[Collected data]

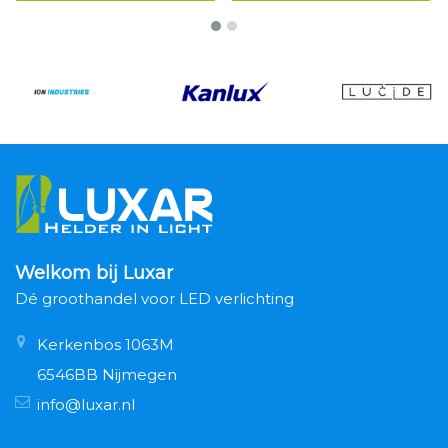
Welkom bij Luxar
Dé groothandel voor LED verlichting
Kerkenbos 1063M
6546BB Nijmegen
info@luxar.nl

▸ **Work required**: Once the pictures are set aside, the remaining data must be transcribed exactly.

▸ **Problem solution**:
Welkom bij Luxar
Dé groothandel voor LED verlichting
Kerkenbos 1063M
6546BB Nijmegen
info@luxar.nl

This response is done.